= Beginning of Section =

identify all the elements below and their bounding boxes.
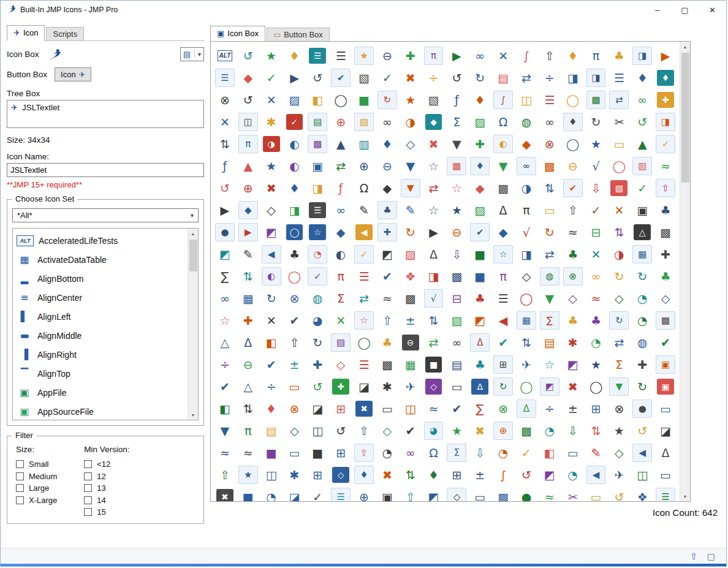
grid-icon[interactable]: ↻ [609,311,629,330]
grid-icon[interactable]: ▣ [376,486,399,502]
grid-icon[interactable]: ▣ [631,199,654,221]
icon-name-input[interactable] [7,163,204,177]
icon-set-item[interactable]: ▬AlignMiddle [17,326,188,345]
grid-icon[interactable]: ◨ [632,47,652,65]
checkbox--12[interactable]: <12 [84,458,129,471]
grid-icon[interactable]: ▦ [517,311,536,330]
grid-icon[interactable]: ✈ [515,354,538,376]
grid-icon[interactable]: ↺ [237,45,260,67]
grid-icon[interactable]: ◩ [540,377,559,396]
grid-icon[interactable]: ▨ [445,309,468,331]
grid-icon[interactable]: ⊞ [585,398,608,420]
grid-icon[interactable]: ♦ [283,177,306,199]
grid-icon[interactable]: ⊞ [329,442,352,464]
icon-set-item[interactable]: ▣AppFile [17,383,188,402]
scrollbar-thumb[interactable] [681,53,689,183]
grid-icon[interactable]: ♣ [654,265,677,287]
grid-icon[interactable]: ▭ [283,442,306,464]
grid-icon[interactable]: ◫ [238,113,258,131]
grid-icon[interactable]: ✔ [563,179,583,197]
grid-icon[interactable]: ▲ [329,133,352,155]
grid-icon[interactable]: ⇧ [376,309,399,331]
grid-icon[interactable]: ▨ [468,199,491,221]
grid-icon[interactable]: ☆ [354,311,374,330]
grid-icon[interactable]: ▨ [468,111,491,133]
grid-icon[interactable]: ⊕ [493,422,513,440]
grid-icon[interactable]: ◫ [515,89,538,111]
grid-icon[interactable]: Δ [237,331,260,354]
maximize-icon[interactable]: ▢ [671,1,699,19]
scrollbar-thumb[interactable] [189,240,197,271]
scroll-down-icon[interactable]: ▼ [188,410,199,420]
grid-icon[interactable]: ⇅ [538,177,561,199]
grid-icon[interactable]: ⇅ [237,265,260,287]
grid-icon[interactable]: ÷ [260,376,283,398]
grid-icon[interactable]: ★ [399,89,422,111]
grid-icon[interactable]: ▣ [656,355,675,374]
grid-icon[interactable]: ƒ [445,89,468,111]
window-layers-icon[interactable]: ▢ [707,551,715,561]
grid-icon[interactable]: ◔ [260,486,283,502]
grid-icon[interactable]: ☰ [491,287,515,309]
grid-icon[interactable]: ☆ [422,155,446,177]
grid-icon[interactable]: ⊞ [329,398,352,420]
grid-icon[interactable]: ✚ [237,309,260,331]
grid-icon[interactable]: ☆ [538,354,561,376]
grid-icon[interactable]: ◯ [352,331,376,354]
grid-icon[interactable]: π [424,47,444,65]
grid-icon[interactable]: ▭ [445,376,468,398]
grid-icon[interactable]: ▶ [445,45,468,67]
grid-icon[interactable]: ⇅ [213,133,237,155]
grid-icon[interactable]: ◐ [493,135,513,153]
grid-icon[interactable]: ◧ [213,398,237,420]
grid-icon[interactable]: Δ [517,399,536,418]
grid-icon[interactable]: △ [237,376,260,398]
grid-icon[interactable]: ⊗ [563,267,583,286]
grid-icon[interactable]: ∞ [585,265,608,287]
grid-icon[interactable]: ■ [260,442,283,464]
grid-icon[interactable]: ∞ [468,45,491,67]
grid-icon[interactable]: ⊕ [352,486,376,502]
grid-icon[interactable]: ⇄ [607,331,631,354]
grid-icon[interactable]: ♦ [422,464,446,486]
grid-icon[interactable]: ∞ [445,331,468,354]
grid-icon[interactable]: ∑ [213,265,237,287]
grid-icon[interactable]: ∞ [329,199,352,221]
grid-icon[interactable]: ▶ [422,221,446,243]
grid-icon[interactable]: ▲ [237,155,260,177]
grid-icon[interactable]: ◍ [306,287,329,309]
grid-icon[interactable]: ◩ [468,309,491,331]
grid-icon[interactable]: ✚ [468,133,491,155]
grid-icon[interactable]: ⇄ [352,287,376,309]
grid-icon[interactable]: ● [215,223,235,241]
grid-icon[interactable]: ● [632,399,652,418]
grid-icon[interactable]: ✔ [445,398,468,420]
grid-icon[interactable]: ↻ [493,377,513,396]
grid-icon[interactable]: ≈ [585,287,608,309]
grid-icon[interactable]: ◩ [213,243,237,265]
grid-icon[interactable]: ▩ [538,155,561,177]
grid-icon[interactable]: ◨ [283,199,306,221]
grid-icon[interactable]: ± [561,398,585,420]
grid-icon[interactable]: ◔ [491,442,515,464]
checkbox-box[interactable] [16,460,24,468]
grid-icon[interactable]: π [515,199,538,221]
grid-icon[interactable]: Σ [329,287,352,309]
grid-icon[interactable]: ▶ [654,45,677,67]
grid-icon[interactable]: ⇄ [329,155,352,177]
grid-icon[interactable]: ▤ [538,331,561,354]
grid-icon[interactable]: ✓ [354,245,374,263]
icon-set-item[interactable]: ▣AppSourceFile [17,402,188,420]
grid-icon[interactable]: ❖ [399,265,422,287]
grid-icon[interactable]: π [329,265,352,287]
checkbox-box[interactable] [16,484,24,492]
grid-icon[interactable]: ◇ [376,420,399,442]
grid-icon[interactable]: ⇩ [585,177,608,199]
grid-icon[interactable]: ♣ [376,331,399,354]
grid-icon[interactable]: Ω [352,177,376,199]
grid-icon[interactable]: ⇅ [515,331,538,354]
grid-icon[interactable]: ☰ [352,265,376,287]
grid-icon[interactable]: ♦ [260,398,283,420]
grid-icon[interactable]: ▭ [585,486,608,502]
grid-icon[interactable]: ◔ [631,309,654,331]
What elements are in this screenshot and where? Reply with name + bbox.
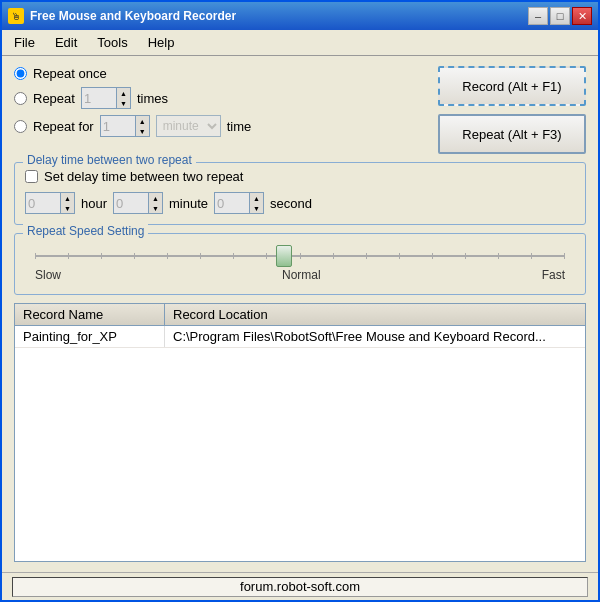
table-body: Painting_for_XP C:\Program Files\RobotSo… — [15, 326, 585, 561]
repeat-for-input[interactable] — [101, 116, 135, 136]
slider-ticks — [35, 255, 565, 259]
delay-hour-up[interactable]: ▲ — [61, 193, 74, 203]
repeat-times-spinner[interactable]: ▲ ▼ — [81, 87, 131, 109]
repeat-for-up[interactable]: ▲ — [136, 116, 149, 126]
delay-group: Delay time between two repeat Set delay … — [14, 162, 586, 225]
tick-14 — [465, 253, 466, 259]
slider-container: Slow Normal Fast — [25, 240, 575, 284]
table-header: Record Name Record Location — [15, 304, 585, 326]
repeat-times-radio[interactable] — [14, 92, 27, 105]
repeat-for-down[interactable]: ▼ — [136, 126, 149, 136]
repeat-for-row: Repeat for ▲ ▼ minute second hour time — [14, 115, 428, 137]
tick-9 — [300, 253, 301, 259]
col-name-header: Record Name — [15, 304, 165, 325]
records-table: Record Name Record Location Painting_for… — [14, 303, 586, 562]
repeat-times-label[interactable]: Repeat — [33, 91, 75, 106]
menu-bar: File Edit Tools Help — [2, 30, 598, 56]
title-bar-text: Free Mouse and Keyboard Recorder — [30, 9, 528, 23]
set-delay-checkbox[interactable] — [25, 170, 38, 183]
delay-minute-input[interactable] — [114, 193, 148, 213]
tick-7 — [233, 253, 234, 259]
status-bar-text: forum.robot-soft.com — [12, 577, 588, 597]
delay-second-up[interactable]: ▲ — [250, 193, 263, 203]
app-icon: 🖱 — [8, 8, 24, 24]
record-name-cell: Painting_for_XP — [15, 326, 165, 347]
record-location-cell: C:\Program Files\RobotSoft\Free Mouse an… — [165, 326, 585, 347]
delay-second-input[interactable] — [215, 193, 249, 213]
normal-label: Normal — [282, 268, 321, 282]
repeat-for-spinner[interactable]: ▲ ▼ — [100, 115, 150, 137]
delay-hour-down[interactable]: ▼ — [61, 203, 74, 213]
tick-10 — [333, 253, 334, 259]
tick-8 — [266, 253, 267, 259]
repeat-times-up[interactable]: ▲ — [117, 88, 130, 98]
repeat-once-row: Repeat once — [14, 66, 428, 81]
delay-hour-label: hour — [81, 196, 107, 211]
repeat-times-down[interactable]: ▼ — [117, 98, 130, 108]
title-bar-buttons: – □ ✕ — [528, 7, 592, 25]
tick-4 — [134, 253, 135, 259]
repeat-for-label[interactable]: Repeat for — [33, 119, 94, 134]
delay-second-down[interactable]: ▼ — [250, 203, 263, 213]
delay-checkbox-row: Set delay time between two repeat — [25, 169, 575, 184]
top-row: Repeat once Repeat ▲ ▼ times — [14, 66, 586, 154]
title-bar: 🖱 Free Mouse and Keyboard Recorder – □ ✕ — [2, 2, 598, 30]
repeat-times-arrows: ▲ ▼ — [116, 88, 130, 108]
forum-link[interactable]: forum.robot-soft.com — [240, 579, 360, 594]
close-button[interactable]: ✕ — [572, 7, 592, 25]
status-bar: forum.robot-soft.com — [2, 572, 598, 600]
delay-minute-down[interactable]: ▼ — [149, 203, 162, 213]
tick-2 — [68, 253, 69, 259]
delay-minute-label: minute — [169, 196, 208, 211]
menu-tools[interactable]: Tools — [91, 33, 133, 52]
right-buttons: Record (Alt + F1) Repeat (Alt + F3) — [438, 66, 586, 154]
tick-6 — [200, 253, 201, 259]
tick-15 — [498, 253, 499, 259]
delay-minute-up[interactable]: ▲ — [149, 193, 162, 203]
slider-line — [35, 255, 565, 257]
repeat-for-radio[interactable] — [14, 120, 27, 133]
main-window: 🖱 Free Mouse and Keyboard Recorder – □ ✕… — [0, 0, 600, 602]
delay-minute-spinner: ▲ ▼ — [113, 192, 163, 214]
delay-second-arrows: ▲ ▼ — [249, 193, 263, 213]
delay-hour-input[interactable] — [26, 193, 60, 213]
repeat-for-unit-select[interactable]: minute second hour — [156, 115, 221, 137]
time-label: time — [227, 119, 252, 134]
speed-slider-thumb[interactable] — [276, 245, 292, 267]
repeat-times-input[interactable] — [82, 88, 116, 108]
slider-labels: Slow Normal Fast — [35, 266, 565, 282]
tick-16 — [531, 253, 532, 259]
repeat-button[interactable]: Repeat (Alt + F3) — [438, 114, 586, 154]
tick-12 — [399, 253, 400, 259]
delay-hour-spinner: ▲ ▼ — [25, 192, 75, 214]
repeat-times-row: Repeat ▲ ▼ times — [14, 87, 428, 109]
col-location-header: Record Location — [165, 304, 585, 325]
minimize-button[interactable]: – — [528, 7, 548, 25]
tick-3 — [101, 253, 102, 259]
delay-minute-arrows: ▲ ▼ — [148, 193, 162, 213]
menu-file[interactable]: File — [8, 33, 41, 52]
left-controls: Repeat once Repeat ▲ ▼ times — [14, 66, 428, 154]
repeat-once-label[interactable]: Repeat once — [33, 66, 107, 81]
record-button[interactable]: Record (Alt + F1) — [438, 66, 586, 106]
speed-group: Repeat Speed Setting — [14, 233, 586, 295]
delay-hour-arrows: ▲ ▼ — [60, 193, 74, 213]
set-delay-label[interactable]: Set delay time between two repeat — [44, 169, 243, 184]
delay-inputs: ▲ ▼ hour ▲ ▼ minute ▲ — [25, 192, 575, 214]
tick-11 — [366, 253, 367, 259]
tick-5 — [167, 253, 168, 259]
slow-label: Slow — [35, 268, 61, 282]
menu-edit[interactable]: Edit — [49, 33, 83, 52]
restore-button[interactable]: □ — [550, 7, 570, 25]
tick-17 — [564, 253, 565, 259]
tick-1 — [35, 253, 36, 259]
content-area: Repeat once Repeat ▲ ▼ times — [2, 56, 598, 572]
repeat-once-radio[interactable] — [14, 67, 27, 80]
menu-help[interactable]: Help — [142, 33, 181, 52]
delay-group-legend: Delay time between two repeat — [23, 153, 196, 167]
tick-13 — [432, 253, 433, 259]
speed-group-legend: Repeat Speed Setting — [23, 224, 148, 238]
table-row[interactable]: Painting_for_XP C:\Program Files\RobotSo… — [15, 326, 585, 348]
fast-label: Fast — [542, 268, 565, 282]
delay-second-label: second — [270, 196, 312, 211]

= End of Section =
= Beginning of Section =

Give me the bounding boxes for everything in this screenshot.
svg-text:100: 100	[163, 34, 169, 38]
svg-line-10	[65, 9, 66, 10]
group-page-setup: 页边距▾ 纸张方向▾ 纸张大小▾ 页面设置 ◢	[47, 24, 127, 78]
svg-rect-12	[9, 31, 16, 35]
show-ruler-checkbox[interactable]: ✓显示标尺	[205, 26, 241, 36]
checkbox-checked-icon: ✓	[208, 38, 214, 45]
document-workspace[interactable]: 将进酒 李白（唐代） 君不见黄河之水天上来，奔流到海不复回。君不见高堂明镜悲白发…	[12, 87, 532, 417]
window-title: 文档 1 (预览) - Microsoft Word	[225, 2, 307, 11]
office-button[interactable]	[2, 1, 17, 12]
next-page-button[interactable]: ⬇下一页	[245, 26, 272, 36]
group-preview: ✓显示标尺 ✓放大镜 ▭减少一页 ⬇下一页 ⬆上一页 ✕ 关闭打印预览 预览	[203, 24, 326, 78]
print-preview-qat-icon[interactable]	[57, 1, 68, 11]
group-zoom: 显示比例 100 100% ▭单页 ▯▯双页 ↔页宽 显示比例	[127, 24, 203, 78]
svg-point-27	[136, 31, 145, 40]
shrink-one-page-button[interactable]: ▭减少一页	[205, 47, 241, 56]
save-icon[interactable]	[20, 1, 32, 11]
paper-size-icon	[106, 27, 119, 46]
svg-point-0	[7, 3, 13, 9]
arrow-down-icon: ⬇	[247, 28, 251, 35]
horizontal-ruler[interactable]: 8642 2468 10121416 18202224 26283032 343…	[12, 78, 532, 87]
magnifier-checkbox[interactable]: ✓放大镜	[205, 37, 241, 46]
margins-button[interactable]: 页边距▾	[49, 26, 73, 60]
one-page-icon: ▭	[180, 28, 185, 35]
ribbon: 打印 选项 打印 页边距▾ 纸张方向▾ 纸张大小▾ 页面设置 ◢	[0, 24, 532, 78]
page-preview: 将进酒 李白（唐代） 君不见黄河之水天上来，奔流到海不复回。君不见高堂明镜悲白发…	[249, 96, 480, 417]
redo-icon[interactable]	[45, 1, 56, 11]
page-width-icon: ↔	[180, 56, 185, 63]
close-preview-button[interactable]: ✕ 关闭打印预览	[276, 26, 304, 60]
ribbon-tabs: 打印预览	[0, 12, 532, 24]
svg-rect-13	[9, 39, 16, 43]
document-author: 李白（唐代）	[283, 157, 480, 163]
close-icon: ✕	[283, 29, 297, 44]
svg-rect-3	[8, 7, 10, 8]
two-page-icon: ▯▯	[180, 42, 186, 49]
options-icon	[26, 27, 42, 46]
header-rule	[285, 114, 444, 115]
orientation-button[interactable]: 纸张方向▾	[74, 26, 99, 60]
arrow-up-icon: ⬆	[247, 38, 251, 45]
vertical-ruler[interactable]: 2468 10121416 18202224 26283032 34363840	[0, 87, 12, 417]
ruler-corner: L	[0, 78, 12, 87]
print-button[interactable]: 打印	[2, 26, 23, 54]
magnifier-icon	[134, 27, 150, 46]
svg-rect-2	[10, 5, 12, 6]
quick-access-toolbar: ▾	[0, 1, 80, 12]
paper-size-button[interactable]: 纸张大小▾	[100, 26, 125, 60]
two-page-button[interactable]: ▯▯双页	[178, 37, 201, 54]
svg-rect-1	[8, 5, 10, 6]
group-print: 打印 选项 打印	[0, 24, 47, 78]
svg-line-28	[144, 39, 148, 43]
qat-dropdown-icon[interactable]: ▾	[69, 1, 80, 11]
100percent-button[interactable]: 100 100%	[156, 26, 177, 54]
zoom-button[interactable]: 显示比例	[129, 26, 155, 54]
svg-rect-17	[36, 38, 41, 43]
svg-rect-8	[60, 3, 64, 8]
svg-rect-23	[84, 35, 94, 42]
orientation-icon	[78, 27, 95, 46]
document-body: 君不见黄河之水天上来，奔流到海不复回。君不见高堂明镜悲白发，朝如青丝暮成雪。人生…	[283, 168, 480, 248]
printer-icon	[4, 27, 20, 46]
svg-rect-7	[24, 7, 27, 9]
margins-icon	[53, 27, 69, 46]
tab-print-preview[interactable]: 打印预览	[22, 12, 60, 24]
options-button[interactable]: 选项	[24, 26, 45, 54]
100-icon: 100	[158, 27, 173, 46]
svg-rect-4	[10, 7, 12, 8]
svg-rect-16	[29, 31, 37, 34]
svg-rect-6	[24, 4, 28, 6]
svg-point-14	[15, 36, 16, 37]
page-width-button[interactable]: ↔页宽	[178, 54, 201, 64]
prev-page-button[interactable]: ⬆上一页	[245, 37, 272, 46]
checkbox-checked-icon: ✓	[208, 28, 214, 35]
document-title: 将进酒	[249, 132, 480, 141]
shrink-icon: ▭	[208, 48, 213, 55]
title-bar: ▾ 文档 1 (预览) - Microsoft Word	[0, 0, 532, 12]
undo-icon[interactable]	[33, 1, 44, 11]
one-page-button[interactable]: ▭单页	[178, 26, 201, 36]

= End of Section =
= Beginning of Section =

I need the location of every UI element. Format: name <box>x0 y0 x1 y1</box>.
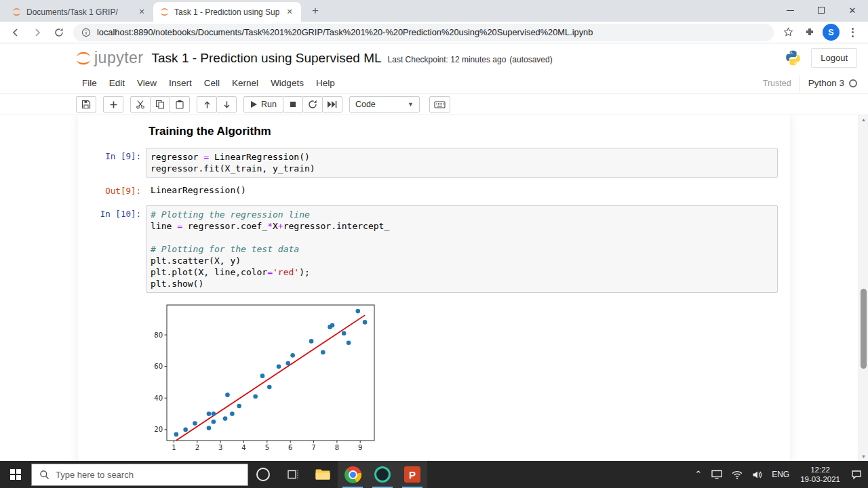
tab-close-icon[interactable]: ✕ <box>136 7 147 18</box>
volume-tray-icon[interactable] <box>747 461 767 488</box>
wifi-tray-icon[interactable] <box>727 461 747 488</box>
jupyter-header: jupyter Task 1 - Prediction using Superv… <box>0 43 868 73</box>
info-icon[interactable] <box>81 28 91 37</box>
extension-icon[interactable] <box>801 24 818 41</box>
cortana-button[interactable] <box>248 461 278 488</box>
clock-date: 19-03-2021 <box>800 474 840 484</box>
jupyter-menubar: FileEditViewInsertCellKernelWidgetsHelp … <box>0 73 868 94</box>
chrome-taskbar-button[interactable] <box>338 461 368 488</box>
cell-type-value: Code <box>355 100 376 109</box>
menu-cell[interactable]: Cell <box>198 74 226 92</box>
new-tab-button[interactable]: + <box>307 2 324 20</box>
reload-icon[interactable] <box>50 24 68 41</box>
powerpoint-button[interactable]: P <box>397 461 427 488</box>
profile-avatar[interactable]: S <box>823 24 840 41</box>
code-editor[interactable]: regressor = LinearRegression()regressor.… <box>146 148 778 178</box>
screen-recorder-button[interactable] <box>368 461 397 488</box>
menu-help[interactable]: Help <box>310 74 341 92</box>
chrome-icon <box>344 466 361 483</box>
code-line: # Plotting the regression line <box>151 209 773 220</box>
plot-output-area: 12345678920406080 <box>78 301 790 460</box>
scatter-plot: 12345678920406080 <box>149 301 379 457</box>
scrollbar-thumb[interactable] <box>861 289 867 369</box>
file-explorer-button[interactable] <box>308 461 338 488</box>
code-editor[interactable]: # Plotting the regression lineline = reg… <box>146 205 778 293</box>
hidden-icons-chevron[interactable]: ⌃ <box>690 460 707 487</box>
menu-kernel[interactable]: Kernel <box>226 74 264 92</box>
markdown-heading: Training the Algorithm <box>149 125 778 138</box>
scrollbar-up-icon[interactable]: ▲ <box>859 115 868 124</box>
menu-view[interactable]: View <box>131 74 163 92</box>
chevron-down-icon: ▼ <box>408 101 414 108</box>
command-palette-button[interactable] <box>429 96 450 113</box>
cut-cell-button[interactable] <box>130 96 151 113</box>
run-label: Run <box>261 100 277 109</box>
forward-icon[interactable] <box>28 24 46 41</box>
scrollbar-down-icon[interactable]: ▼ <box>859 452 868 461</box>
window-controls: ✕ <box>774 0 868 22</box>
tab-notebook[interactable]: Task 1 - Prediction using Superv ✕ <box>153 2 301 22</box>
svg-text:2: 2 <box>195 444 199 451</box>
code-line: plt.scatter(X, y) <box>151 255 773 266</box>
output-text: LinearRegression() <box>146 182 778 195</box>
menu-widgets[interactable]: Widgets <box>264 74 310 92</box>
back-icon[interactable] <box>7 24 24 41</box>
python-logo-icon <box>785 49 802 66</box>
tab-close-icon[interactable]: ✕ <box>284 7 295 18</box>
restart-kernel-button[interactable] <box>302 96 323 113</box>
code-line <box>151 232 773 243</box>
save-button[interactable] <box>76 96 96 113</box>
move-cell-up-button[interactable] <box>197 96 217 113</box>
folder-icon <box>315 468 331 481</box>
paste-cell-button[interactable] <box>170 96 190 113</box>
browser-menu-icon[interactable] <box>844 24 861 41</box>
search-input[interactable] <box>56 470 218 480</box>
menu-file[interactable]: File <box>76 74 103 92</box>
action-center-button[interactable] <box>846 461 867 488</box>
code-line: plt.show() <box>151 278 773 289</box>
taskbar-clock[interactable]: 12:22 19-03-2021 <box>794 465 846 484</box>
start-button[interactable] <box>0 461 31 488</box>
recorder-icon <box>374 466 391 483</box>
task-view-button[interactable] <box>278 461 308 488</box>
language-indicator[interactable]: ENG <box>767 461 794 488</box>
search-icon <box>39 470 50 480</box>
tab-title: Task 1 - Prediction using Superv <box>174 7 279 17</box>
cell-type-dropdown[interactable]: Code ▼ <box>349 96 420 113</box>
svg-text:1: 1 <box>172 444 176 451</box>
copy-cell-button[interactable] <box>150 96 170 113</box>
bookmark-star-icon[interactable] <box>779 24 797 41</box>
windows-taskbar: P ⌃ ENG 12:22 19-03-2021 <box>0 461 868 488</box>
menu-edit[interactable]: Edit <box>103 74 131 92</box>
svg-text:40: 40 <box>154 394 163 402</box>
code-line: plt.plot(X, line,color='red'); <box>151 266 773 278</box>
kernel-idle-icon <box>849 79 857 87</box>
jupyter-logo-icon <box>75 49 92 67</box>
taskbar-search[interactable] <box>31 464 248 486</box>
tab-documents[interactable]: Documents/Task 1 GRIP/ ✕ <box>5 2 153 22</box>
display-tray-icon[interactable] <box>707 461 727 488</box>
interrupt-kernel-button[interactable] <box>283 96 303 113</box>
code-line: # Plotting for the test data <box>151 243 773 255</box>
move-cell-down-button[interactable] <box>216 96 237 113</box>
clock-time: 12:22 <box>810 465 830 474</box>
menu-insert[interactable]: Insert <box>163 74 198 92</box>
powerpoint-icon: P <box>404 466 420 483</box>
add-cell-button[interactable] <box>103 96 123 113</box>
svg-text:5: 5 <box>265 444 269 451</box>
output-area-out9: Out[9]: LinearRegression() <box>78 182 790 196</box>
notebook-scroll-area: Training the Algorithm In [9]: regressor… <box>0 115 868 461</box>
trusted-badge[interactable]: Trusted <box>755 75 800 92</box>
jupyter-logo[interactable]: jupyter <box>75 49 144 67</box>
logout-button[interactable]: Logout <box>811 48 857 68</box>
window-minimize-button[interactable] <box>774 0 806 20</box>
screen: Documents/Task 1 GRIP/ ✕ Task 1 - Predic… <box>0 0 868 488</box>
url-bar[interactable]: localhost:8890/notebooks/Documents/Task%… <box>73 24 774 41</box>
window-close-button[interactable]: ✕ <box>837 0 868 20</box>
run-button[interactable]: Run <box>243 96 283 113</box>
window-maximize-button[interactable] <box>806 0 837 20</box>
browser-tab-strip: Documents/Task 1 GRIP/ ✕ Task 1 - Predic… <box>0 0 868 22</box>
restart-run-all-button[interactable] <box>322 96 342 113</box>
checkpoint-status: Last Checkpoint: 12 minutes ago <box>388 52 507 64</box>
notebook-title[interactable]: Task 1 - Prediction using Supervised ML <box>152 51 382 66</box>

= End of Section =

Look over the records above and filter for each line with the word "scatter".

scatter-plot: 12345678920406080 <box>149 301 379 457</box>
code-line: plt.scatter(X, y) <box>151 255 773 266</box>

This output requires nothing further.